Items from a dataset
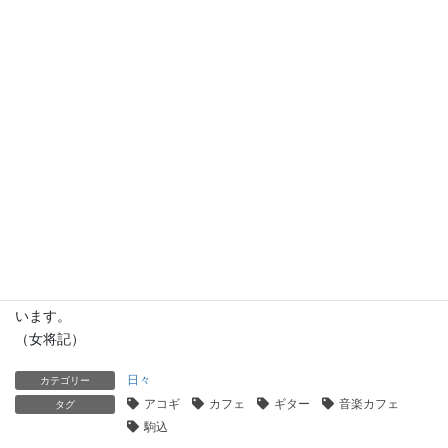
今日はギター・ピアノ・時々ブルースハープ、を演奏されるみの
みのさんがカフェタイムにご来店。アールグレイとチーズケーキ
のご注文をいただきました。
いつもお店のクラシックギターの調弦をしてくれます。「ギター
の調弦師さん ？」 が帰った後は、弦を緩めて保管します（笑）。
今日も素敵な演奏を披露してくれました。いつもありがとうござ
います。
（女将記）
日々
カテゴリー
アコギ
カフェ
ギター
音楽カフェ
タグ
駒込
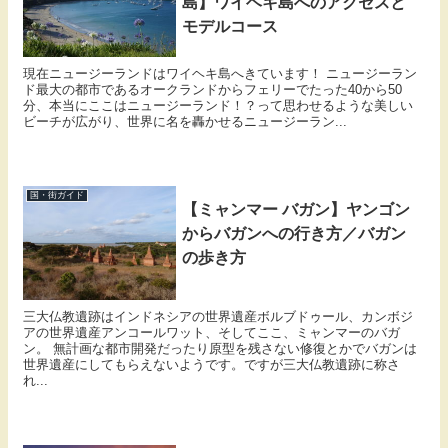
島】ワイヘキ島へのアクセスと
モデルコース
現在ニュージーランドはワイヘキ島へきています！ ニュージーラン
ド最大の都市であるオークランドからフェリーでたった40から50
分、本当にここはニュージーランド！？って思わせるような美しい
ビーチが広がり、世界に名を轟かせるニュージーラン...
国・街ガイド
【ミャンマー バガン】ヤンゴン
からバガンへの行き方／バガン
の歩き方
三大仏教遺跡はインドネシアの世界遺産ボルブドゥール、カンボジ
アの世界遺産アンコールワット、そしてここ、ミャンマーのバガ
ン。 無計画な都市開発だったり原型を残さない修復とかでバガンは
世界遺産にしてもらえないようです。ですが三大仏教遺跡に称さ
れ...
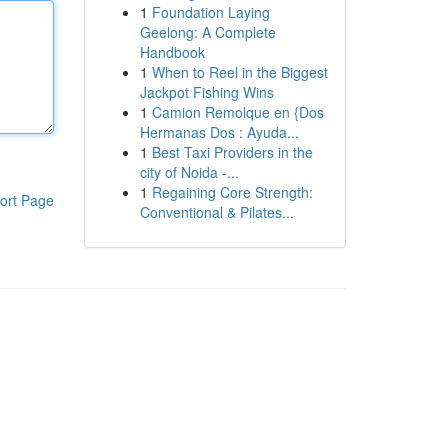
1
Foundation Laying
Geelong: A Complete
Handbook
1
When to Reel in the Biggest
Jackpot Fishing Wins
1
Camion Remolque en {Dos
Hermanas Dos : Ayuda...
1
Best Taxi Providers in the
city of Noida -...
1
Regaining Core Strength:
ort Page
Conventional & Pilates...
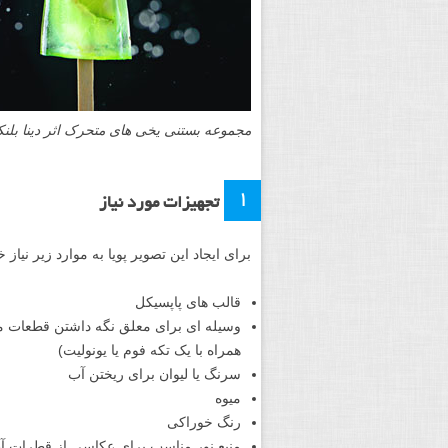
مجموعه بستنی یخی های متحرک اثر دینا بلنک
۱
تجهیزات مورد نیاز
برای ایجاد این تصویر پویا به موارد زیر نیاز
قالب های پاپسیکل
وسیله ای برای معلق نگه داشتن قطعات میو
همراه با یک تکه فوم یا یونولیت)
سرنگ یا لیوان برای ریختن آب
میوه
رنگ خوراکی
منبع نور مناسب برای عکاسی از قطرات آب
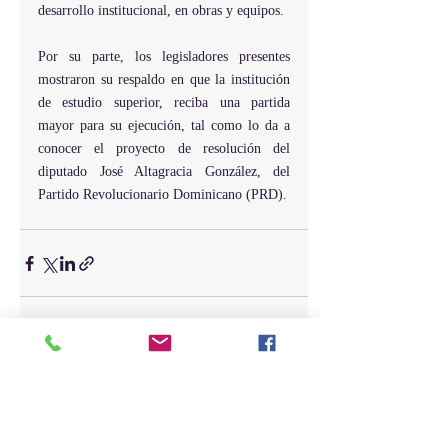
desarrollo institucional, en obras y equipos.
Por su parte, los legisladores presentes 
mostraron su respaldo en que la institución 
de estudio superior, reciba una partida 
mayor para su ejecución, tal como lo da a 
conocer el proyecto de resolución del 
diputado José Altagracia González, del 
Partido Revolucionario Dominicano (PRD).
Entradas recientes
Ver todo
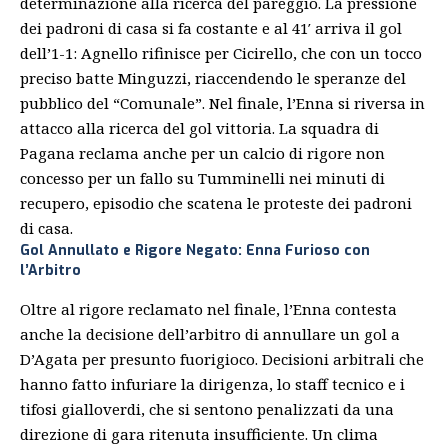
determinazione alla ricerca del pareggio. La pressione
dei padroni di casa si fa costante e al 41′ arriva il gol
dell’1-1: Agnello rifinisce per Cicirello, che con un tocco
preciso batte Minguzzi, riaccendendo le speranze del
pubblico del “Comunale”. Nel finale, l’Enna si riversa in
attacco alla ricerca del gol vittoria. La squadra di
Pagana reclama anche per un calcio di rigore non
concesso per un fallo su Tumminelli nei minuti di
recupero, episodio che scatena le proteste dei padroni
di casa.
Gol Annullato e Rigore Negato: Enna Furioso con
l’Arbitro
Oltre al rigore reclamato nel finale, l’Enna contesta
anche la decisione dell’arbitro di annullare un gol a
D’Agata per presunto fuorigioco. Decisioni arbitrali che
hanno fatto infuriare la dirigenza, lo staff tecnico e i
tifosi gialloverdi, che si sentono penalizzati da una
direzione di gara ritenuta insufficiente. Un clima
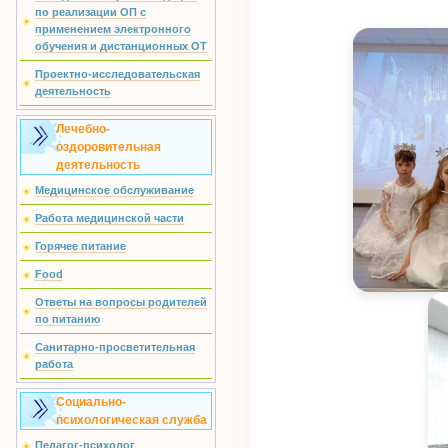
по реализации ОП с
применением электронного
обучения и дистанционных ОТ
Проектно-исследовательская
деятельность
Лечебно-
оздоровительная
деятельность
Медицинское обслуживание
Работа медицинской части
Горячее питание
Food
Ответы на вопросы родителей
по питанию
Санитарно-просветительная
работа
Социально-
психологическая служба
Педагог-психолог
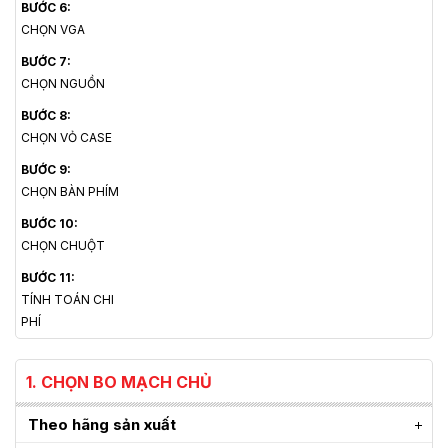
BƯỚC 6:
CHỌN VGA
BƯỚC 7:
CHỌN NGUỒN
BƯỚC 8:
CHỌN VỎ CASE
BƯỚC 9:
CHỌN BÀN PHÍM
BƯỚC 10:
CHỌN CHUỘT
BƯỚC 11:
TÍNH TOÁN CHI
PHÍ
1. CHỌN BO MẠCH CHỦ
Theo hãng sản xuất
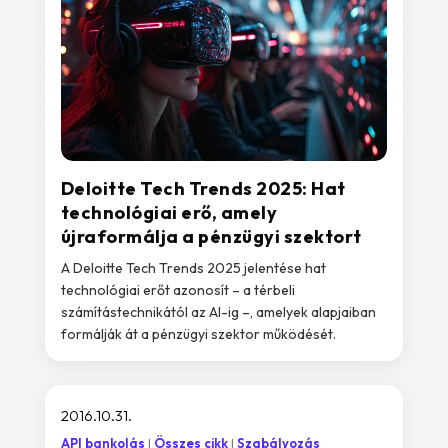
Deloitte Tech Trends 2025: Hat
technológiai erő, amely
újraformálja a pénzügyi szektort
A Deloitte Tech Trends 2025 jelentése hat
technológiai erőt azonosít – a térbeli
számítástechnikától az AI-ig –, amelyek alapjaiban
formálják át a pénzügyi szektor működését.
2016.10.31.
API bankolás
Összes cikk
Szabályozás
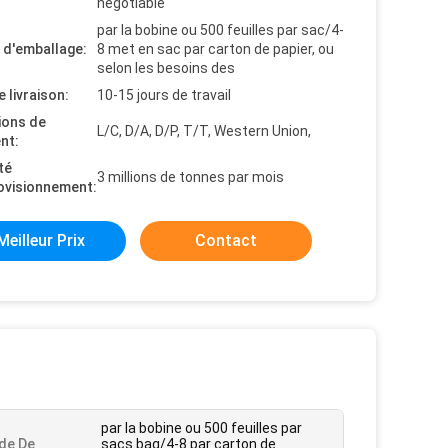
negotiable
par la bobine ou 500 feuilles par sac/4-
s d'emballage:
8 met en sac par carton de papier, ou
selon les besoins des
e livraison:
10-15 jours de travail
ions de
L/C, D/A, D/P, T/T, Western Union,
nt:
té
3 millions de tonnes par mois
ovisionnement:
Meilleur Prix
Contact
par la bobine ou 500 feuilles par
de De
sacs bag/4-8 par carton de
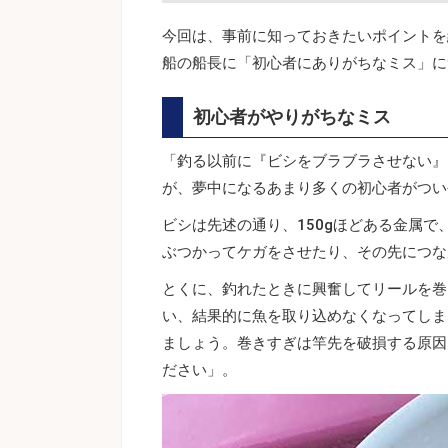
今回は、事前に知っておきたいポイントを
船の船長に「初心者にありがちなミス」に
初心者がやりがちなミス
「釣る以前に『ビシをブラブラさせない』
が、夢中になるあまり多くの初心者がつい
ビシは先述の通り、150gほどある金属
ぶつかってケガをさせたり、その先につな
とくに、釣れたときに興奮してリールを巻
い、結果的に魚を取り込めなくなってしま
ましょう。巻きすぎは竿先を破損する原因
ださい」。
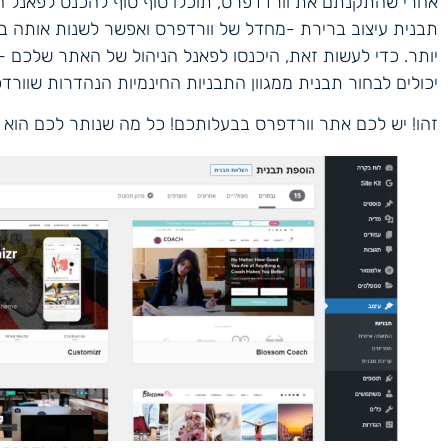
אחרי שהתקנתם את וורדדפרס, תוכלו סוף סוף להכנס לפאנל 
תבנית עיצוב ברירת -מחדל של וורדפרס ואפשר לשנות אותה בכ
יותר. כדי לעשות זאת, היכנסו לפאנל הניהול של האתר שלכם -
יכולים לבחור תבנית ממגוון התבניות החינמיות הנהדרות שוור
זהו! יש לכם אתר וורדפרס בבעלותכם! כל מה שנותר לכם הוא ל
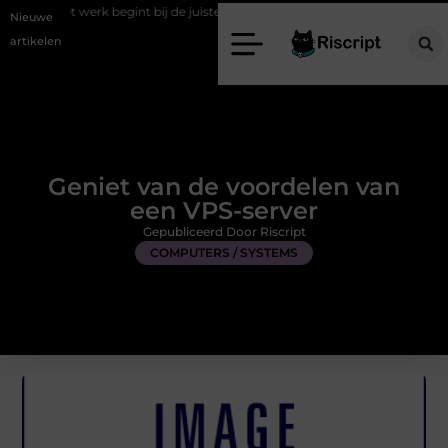
 begint bij de juiste stretch werkbroek
Daarom maakt een persoonlij
Nieuwe
artikelen
Geniet van de voordelen van
een VPS-server
Gepubliceerd Door Riscript
COMPUTERS / SYSTEMS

→ Task item: Using the data above, repeat exactly the lines that begin at the line with "preciso batte Minguzzi, riaccendendo" and end at the line with "concesso per un", both ends included.

→ Response to the exercise:
preciso batte Minguzzi, riaccendendo le speranze del
pubblico del “Comunale”. Nel finale, l’Enna si riversa in
attacco alla ricerca del gol vittoria. La squadra di
Pagana reclama anche per un calcio di rigore non
concesso per un fallo su Tumminelli nei minuti di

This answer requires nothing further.